China’s Breakthrough in AI: The Rise of Deep Seek

Sub : Sci

Sec: Awareness in IT

Why in News

China has made significant advancements in Artificial Intelligence (AI) with the launch of DeepSeek, a series of Large Language Models (LLMs) developed by High-Flyer, a Chinese hedge fund.

About DeepSeek:

In April 2023, High-Flyer established its AI lab, DeepSeek, to develop LLMs.
In December 2023, DeepSeek-v3 launched, surpassing its predecessor and outperforming existing Chinese AI models at a lower cost.
Subsequently, DeepSeek-R1 was introduced, matching OpenAI’s O1 model on multiple metrics while being significantly cost-efficient.
DeepSeek revolutionized AI with its Mixture-of-Experts (MoE) model, DeepSeek-v3.
Key Features of DeepSeek-v3:
- Pre-trained on 14.8 trillion tokens
- 671 billion parameters, with 37 billion activated per token
- Trained using Nvidia’s H800 GPUs, requiring 2.78 million GPU hours
- Outperformed Meta’s Llama 3.1, which required 30.8 million more GPU hours

Key Advantages Over OpenAI’s O1:
- 93% cost reduction per API call
- Capable of running on high-end local computers, reducing dependence on cloud services
- Optimized memory efficiency, requiring minimal RAM
- Uses batch processing and cloud computing for cost efficiency
These features make DeepSeek-R1 an attractive option for businesses and developers looking for affordable AI solutions.
DeepSeek-R1 excels in data analysis but remains restricted by China’s censorship policies.
Despite censorship, DeepSeek-R1 became the most downloaded app in the U.S. and ranks third in India’s productivity category.
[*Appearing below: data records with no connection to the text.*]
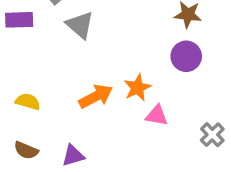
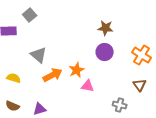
gray triangle: (80, 25) -> (39, 55), moved
gray cross: (212, 135) -> (120, 105), moved, turned -32

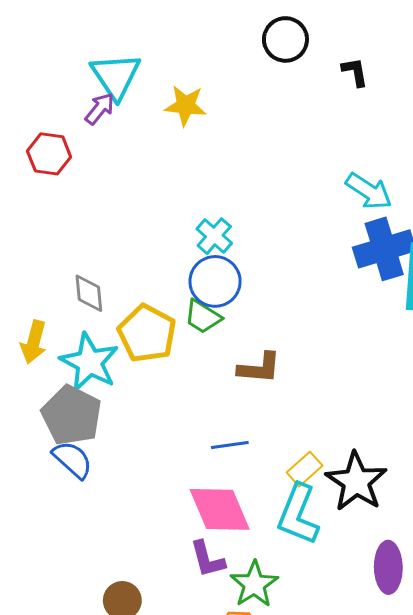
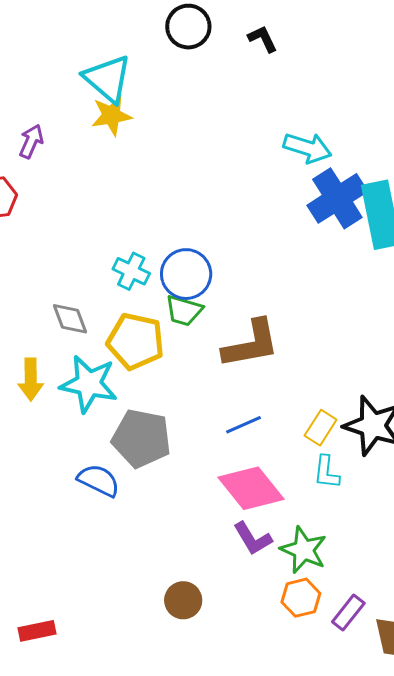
cyan triangle: (116, 76) -> (108, 79), moved
cyan cross: (214, 236) -> (131, 271), moved
brown L-shape: (259, 368) -> (251, 344), size x1.4
gray pentagon: (72, 415) -> (141, 438), moved
cyan L-shape: (298, 514) -> (327, 472), size x0.6

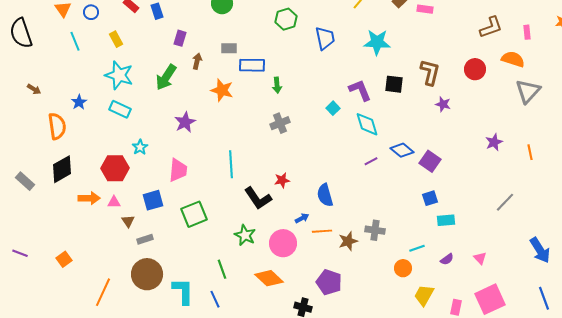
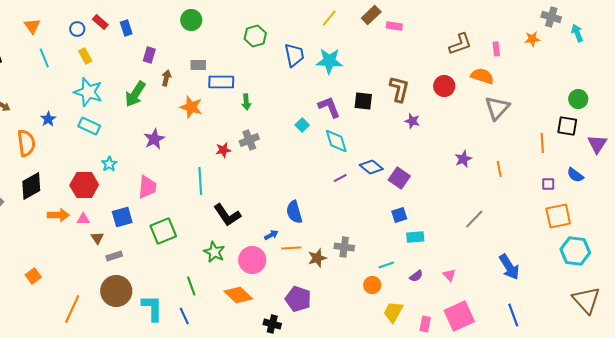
blue circle: (91, 12) -> (77, 29), moved
cyan star: (377, 42) -> (329, 61), moved
red star: (282, 180) -> (223, 150), moved

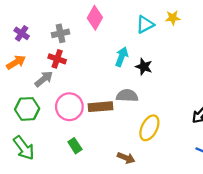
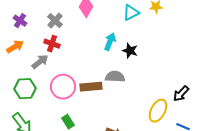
gray cross: (60, 33) -> (55, 21), turned -35
yellow ellipse: (149, 128) -> (158, 111), moved

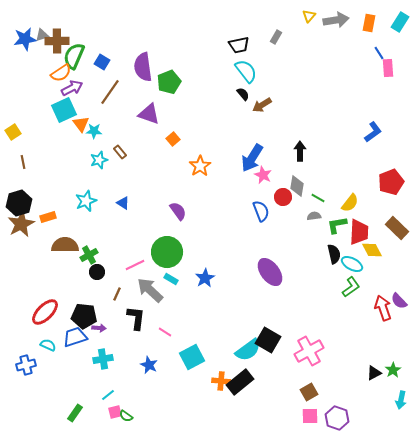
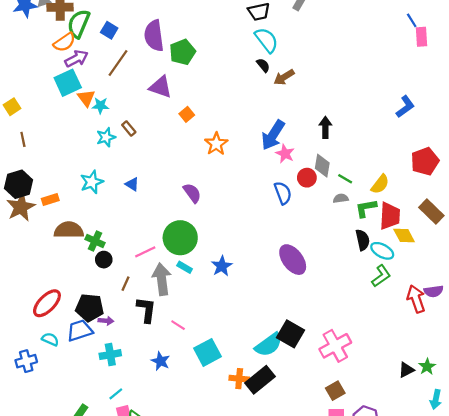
green cross: (89, 255) -> (95, 241), turned -36
gray arrow: (150, 290) -> (162, 279), turned 40
purple semicircle: (399, 301) -> (434, 291), turned -54

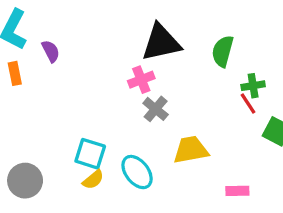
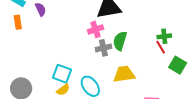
green semicircle: (223, 51) -> (120, 41), moved
gray cross: (156, 109) -> (103, 48), turned 35

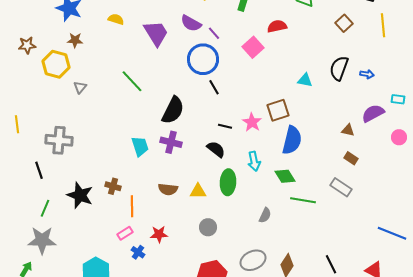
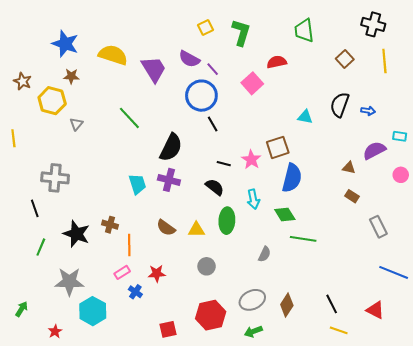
yellow semicircle: (116, 19) -> (113, 55), size x1.8
brown star: (27, 45) -> (23, 81), turned 30
yellow line: (17, 124) -> (13, 138), moved
gray rectangle: (341, 187) -> (378, 227), moved, turned 30
brown semicircle: (168, 189) -> (166, 228), turned 30
gray star: (42, 240) -> (69, 282), moved

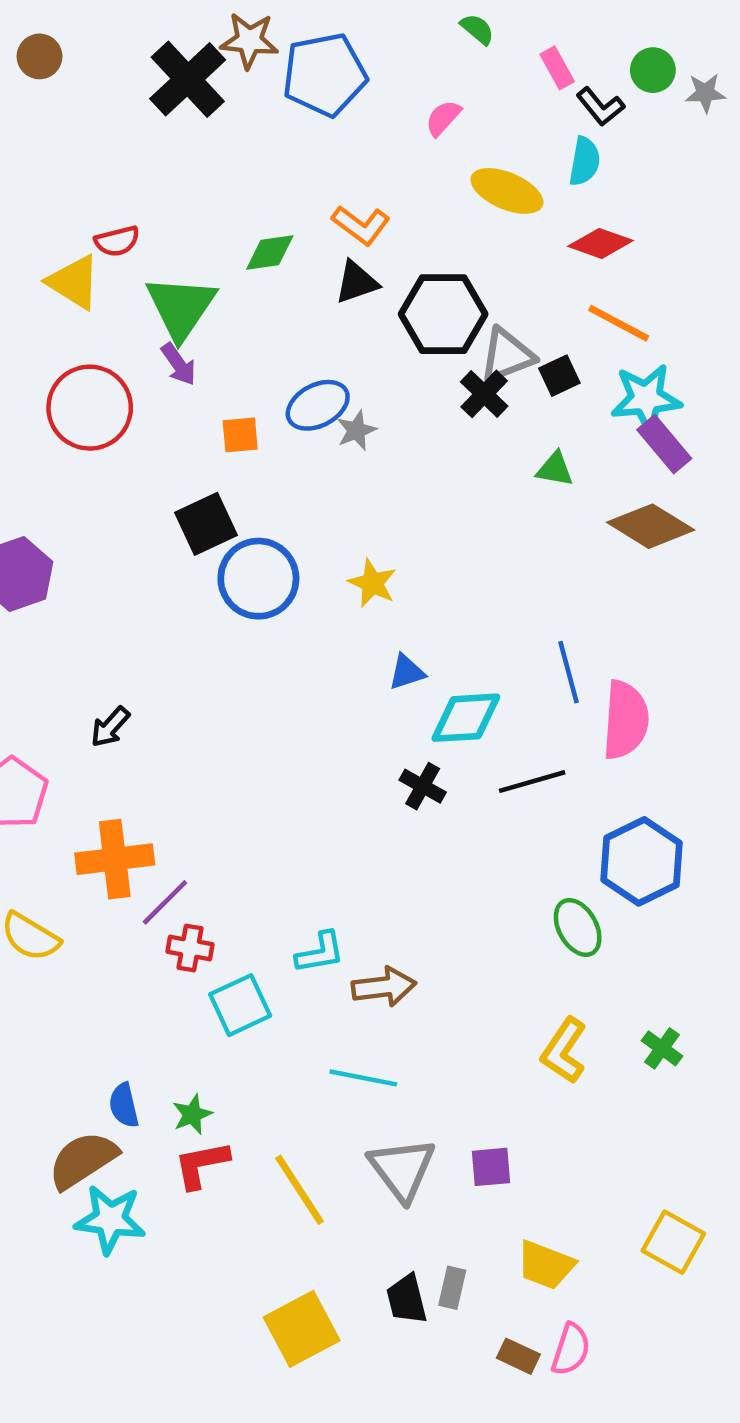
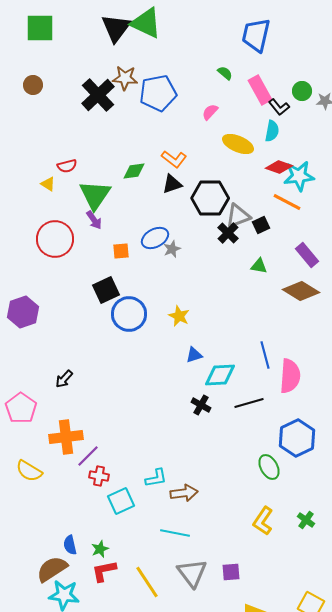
pink rectangle: (557, 68) -> (260, 90), size x1.6
yellow triangle: (74, 282) -> (48, 184), size x0.6
cyan star: (646, 398) -> (299, 176), moved

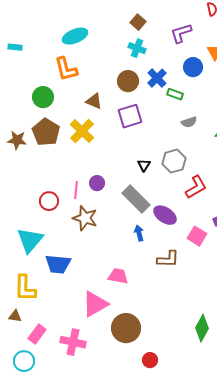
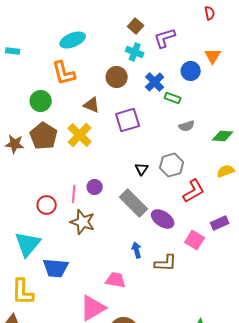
purple L-shape: (181, 33) -> (165, 38), moved
brown circle: (128, 81) -> (117, 77), moved
blue arrow: (139, 233) -> (137, 250), moved

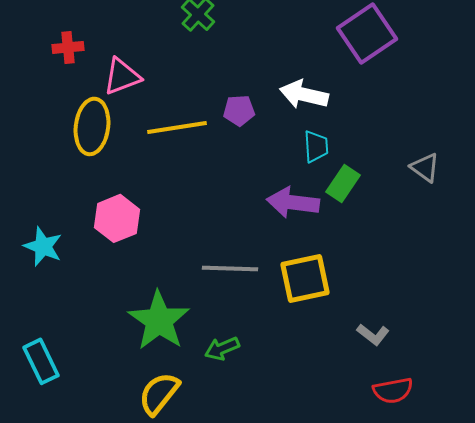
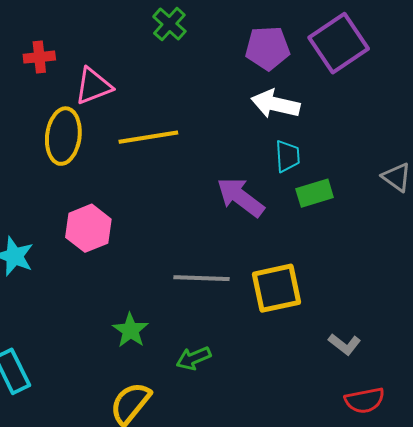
purple pentagon: (239, 110) -> (267, 48), moved, size x1.4
green rectangle: (343, 183) -> (315, 193), turned 39
purple arrow: (293, 202) -> (240, 197), moved, turned 30
green star: (159, 320) -> (130, 330), size x0.6

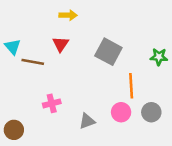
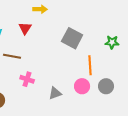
red triangle: (61, 44) -> (25, 28), moved
brown line: (33, 62) -> (12, 56), moved
pink cross: (52, 103) -> (27, 79), turned 32

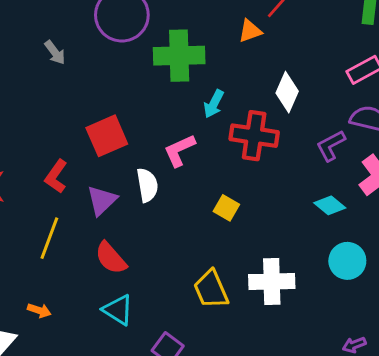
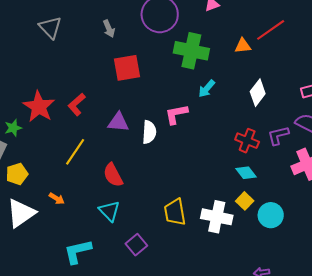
red square: (107, 136) -> (127, 68), moved
red cross: (254, 136) -> (247, 141), moved, size x0.7
red L-shape: (56, 176) -> (77, 104), moved
purple triangle: (102, 200) -> (118, 122), moved, turned 35
cyan diamond: (330, 205) -> (246, 173), moved
yellow square: (226, 208) -> (245, 201), moved

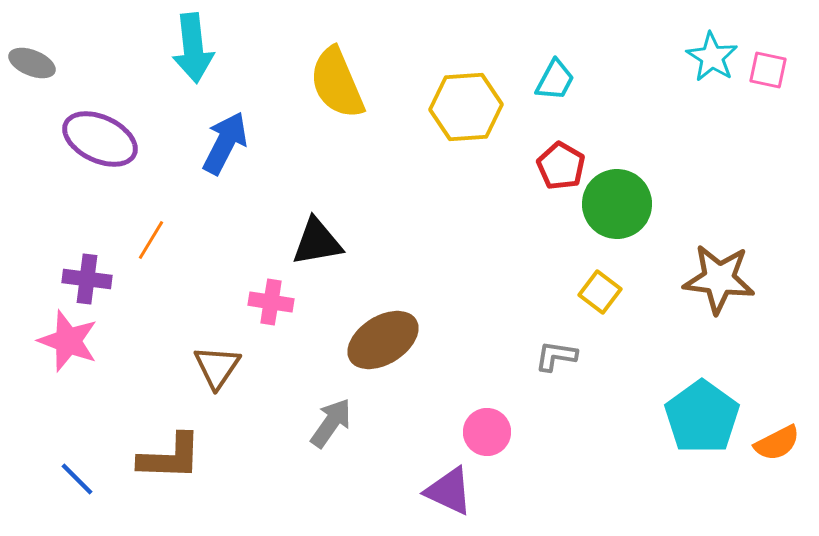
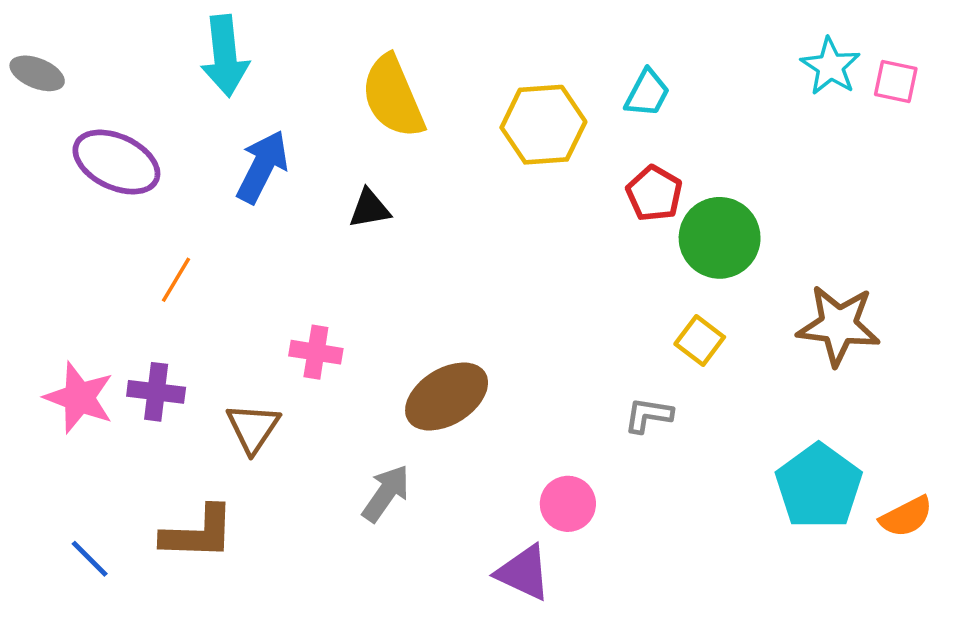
black triangle: (317, 242) -> (370, 209), moved, size x0.7
purple cross: (87, 279) -> (156, 392), moved

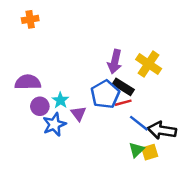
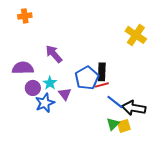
purple arrow: (115, 62) -> (54, 54), moved, turned 126
yellow cross: (149, 64) -> (136, 35), moved
black rectangle: (123, 87) -> (102, 72), turned 60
China’s Previous AI Efforts:

In March 2023, Baidu launched Ernie Bot, marketed as China’s answer to ChatGPT, garnering 30 million user sign-ups in a single day. However, Ernie Bot faced criticism for dodging politically sensitive questions about:
- President Xi Jinping
- Tiananmen Square crackdown
- Human rights issues concerning Uyghur Muslims
Ernie’s failure highlighted the challenges of AI censorship in China and led to scepticism about the country’s ability to develop competitive AI models.

About Distillation Process:

Knowledge distillation is a machine learning technique that involves transferring knowledge from a large, complex model (referred to as the “teacher”) to a smaller, more efficient model (known as the “student”).
Reduces the size of the model, making it more suitable for deployment on devices with limited computational resources.
Enhances inference speed and reduces latency, which is crucial for real-time applications.
Decreases the computational power and memory required for model training and deployment.
Techniques in Knowledge Distillation:
- Logit Matching: Aligning the output logits (pre-activation values) of the student model with those of the teacher model.
- Feature Map Transfer: Transferring intermediate representations from the teacher to the student to guide learning.
- Hint Training: Using intermediate layers of the teacher model to provide additional guidance to the student model during training.
While distillation enhances model efficiency, it has limitations:
- Dependent on the original teacher model
- May not fully replicate the capabilities of larger models
The demand for GPUs is expected to rise as companies push for more intelligent AI.